How to "block" in an agnostic way?

I’m confused at to how Lazy.force can detect cycles:

# let rec x = lazy (Lazy.force x) in Lazy.force x ;;
Exception: CamlinternalLazy.Undefined.

The lazy state could remember the current domain that started the evaluation, so that other domains would Suspend but further forcing from the same domain would raise.

But when a lazy is suspended during its evaluation, it’s less clear that it is a mistake to force it again from the same domain:

let rec x = lazy (Fibre.yield () ;           Lazy.force y (* or 42, no cycle then! *))
and     y = lazy (               Lazy.force x )
in
Fibre.both (fun () -> Lazy.force x) (fun () -> Lazy.force y)

Assuming my ascii art ordering is correct, I don’t think that y should crash on Lazy.force x since the cycle has not been established yet. (and the suspicious Fibre.yield () can be replaced by forcing a lazy that is being evaluted on another domain, since that would perform a similar Suspend)

Perhaps it’s fine to deadlock the fibres in that situation? Maybe the Fibre_context.t or the wakeup callback can be used to identify the fibres and hence the cycle? Or am I missing something obvious?

No, there is nothing obvious here. If you want to identify cycles in lazy computations and abort in this case, you need not only an agnostic way to block, but an agnostic approach to “identity”, whatever that is. As you remark, detecting cycles by using domain identity would also report cases in non-circular cases of concurrent scheduling.

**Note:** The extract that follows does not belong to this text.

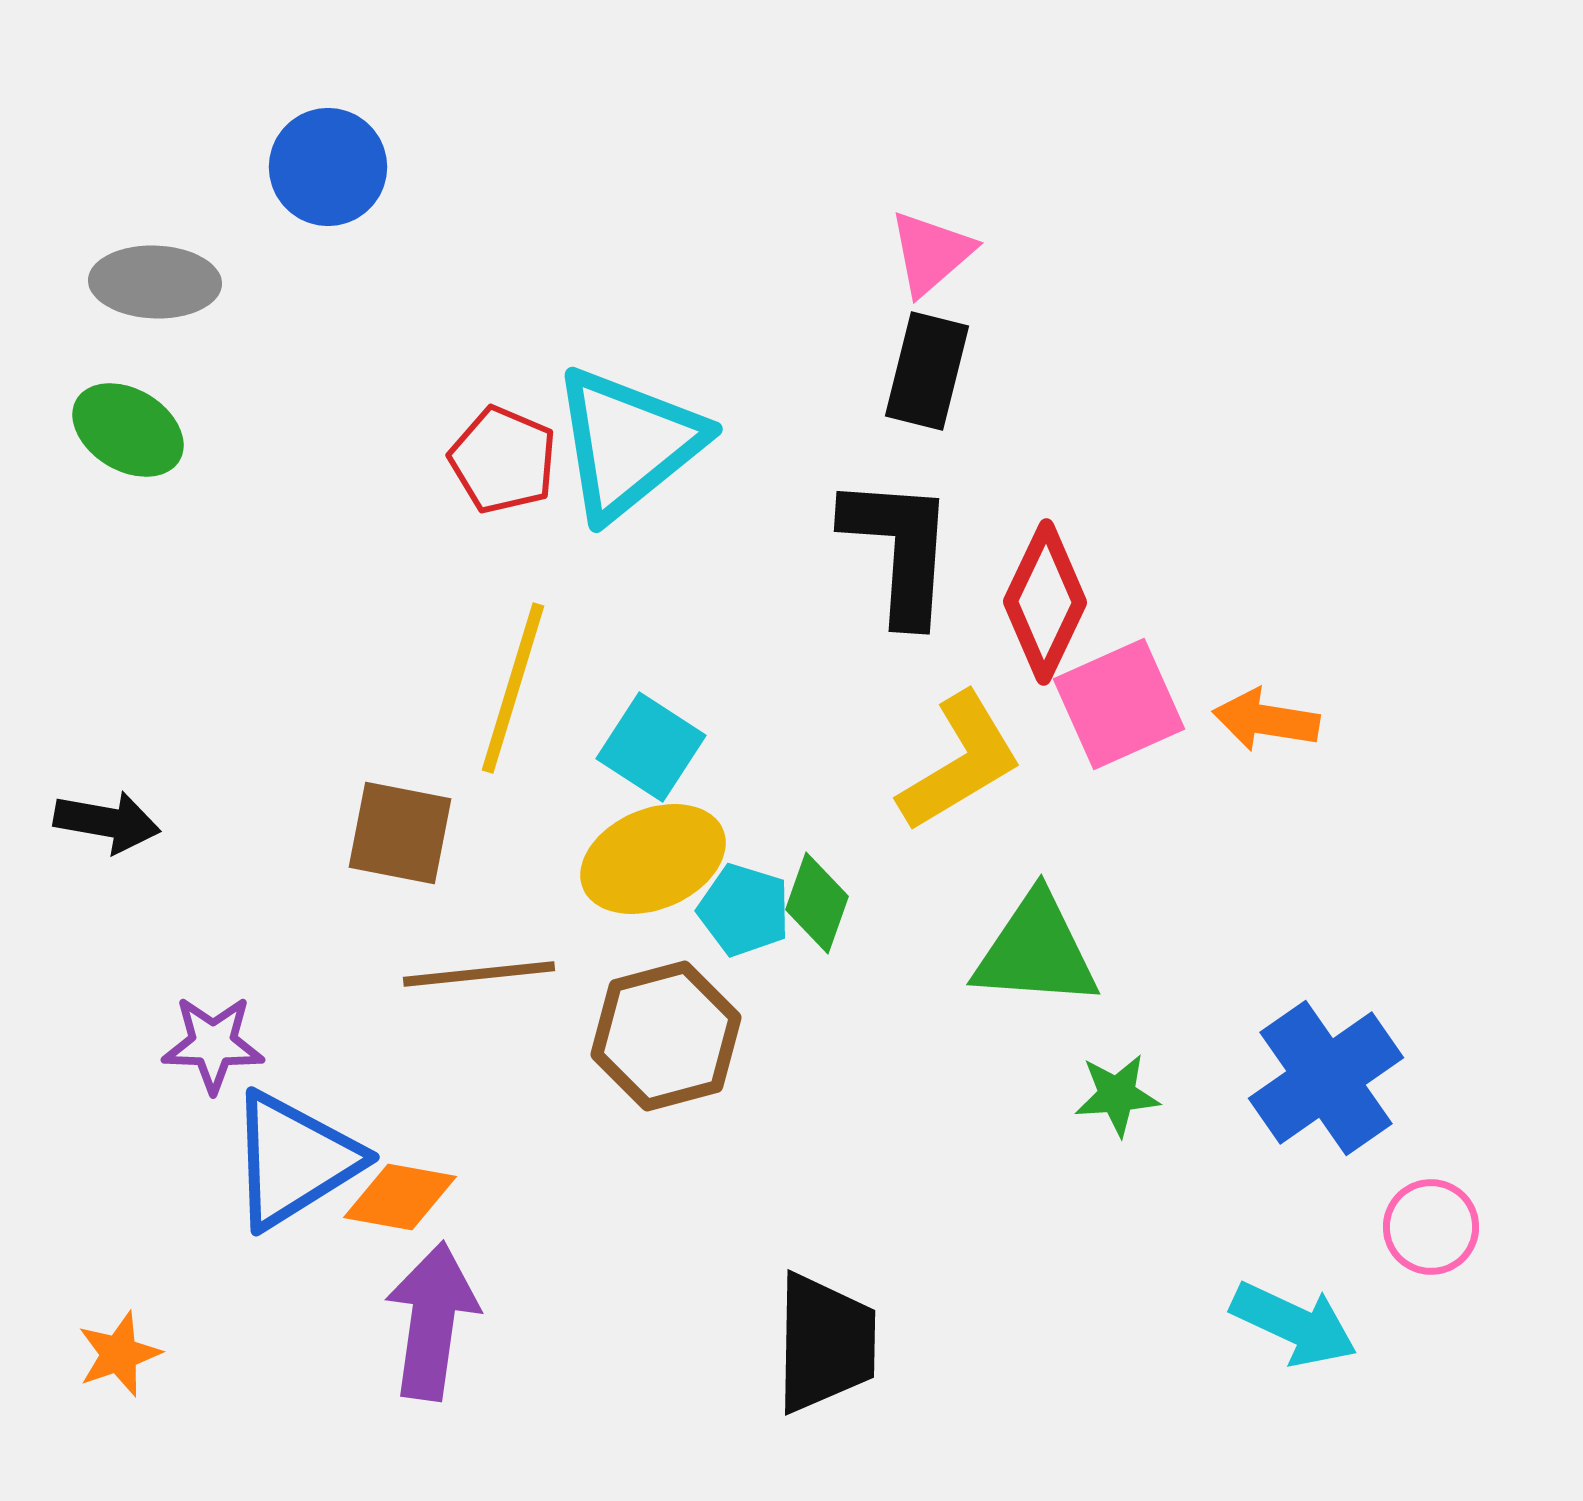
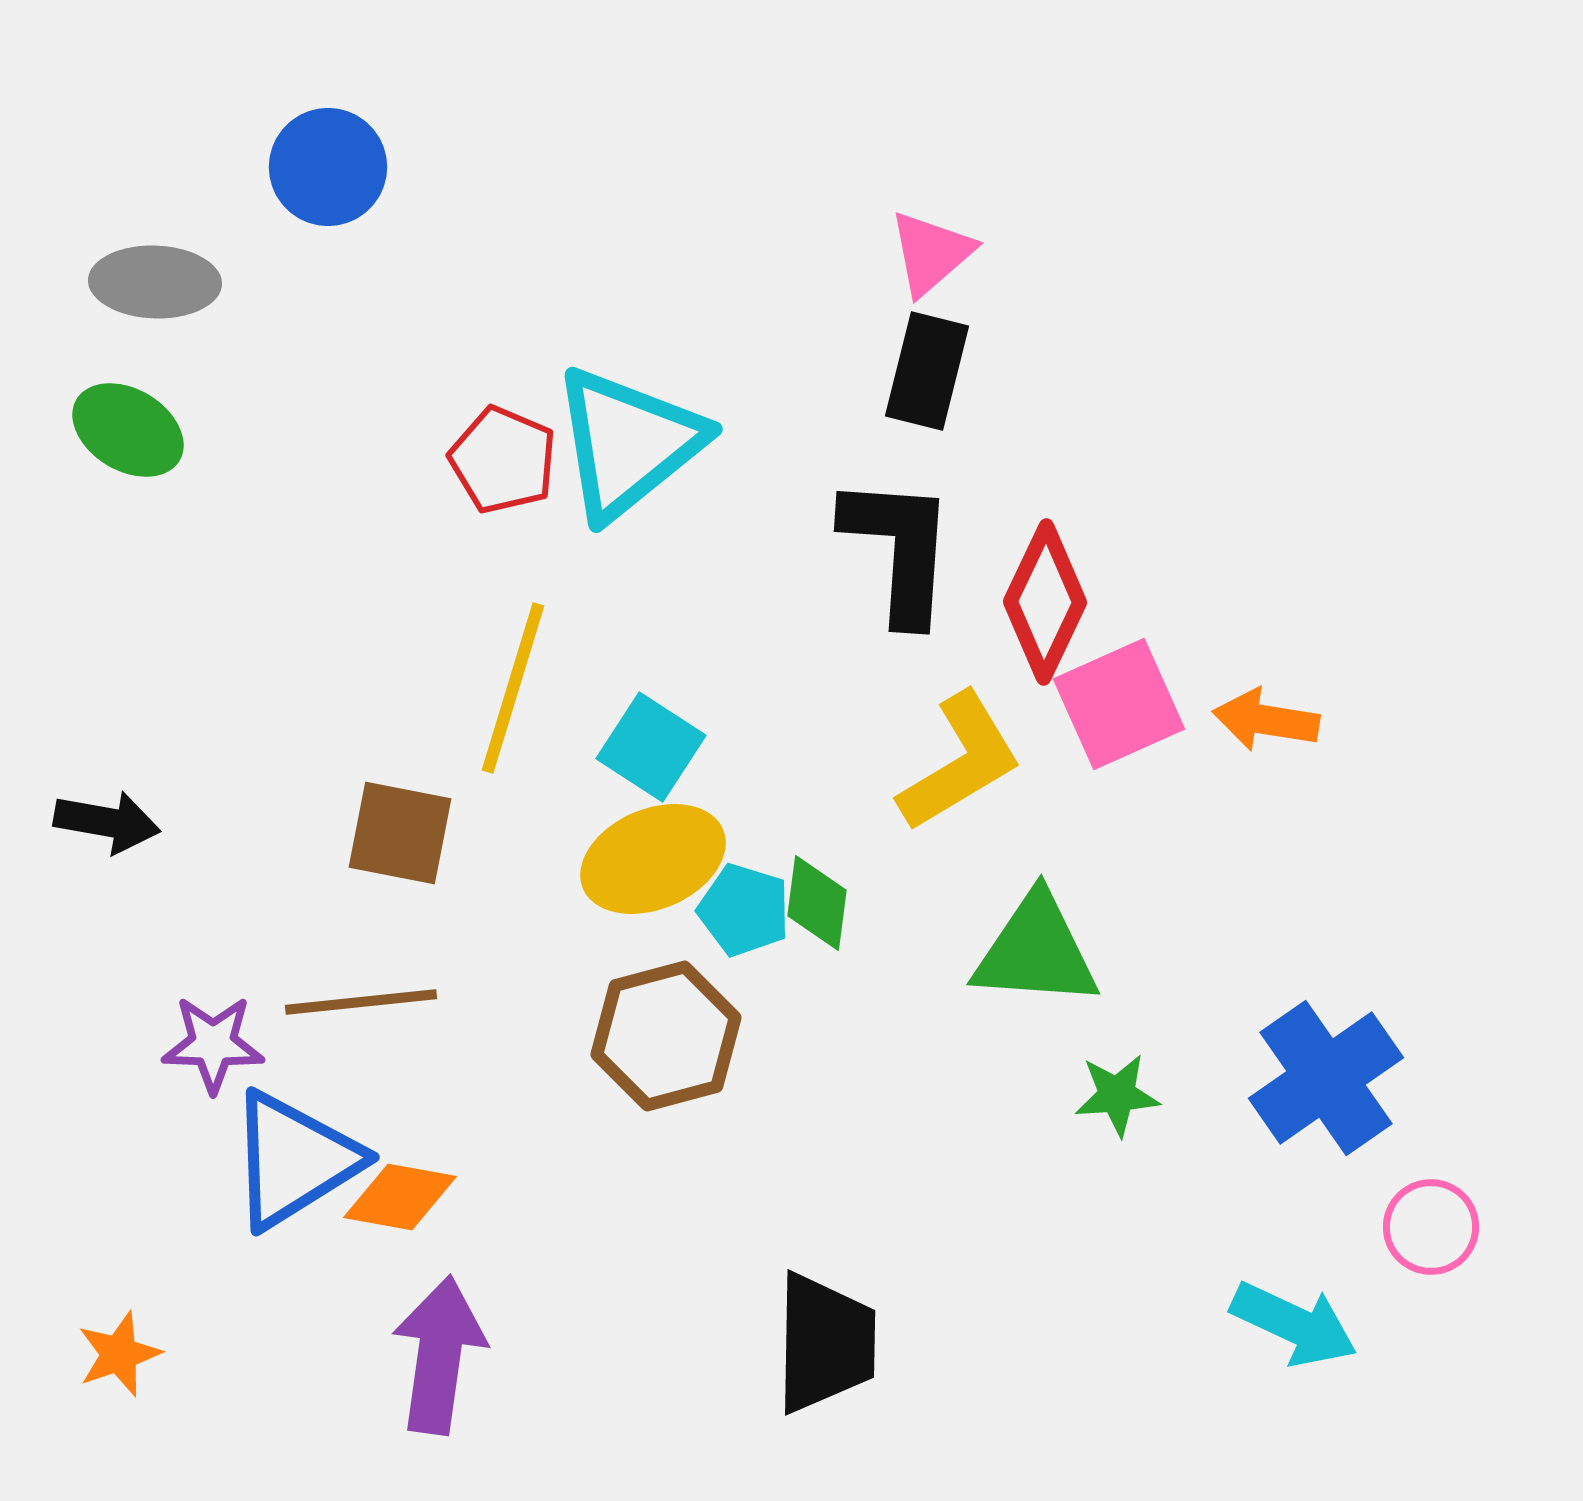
green diamond: rotated 12 degrees counterclockwise
brown line: moved 118 px left, 28 px down
purple arrow: moved 7 px right, 34 px down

We discussed this (and other aspects of lazy thunks) at length in Discussing the design of Lazy under Multicore · Issue #750 · ocaml-multicore/ocaml-multicore · GitHub. The main take-away I think is that this aspect was already broken in OCaml 4 in presence of threads (you would also get Undefined, specified at the time as detecting cycles, when threads would race forcing a value), so it’s okay to do something not-so-good in this area.

3 Likes

Fascinating discussion but I think applications and popularity needs to be discussed too.

IME concurrent usage of lazy in purely functional data structures (including lazy streams) is practically non-existent. However, when I’ve seen such data structures used their ease of use has been key so you’d want least surprise (i.e. concurrency safe) in that context if at all possible.

I’ve actually replaced my use of traditional purely functional data structures (particularly Map) with imperative collections wrapped with an undo buffer and finally a lock. Hash tables are so much faster than trees. I wonder how that might be implemented in multicore OCaml.

By far the most common usage of lazy in a concurrent environment that I’ve seen is concurrency-safe initialization, e.g. lazy globals. However, that is arguably as a workaround for hard-to-debug type initialization errors: a problem OCaml doesn’t have.

That sounds crazy. Does it actually work? Do you have an example?

Did you try so called Hash Array Mapped Tries? The performance should be in between traditional balanced trees and Hash-based collections. I’m curious about exact numbers…

That sounds crazy. Does it actually work? Do you have an example?

Yes, it works extremely well. I can port it to OCaml if you’re interested.

Yeah that would be awesome. Is the outer interface completely functional then?

Yes, I have tried everything. :slight_smile:

I don’t like hash tries much. I don’t think they represent a great trade-off. They are a bit faster than balanced binary trees (BBTs) but nowhere near a hash table. Note that hash tries are artificially relatively fast on the JVM (i.e. Clojure) because the JVM compare int hashes really quickly but struggles with polymorphic comparisons. On the other hand hash tries aren’t ordered in a useful way like BBTs. The only big advantage of hash tries over BBTs is that many consecutive insertions can be coalesced into mutations, e.g. for construction. I don’t find that very useful.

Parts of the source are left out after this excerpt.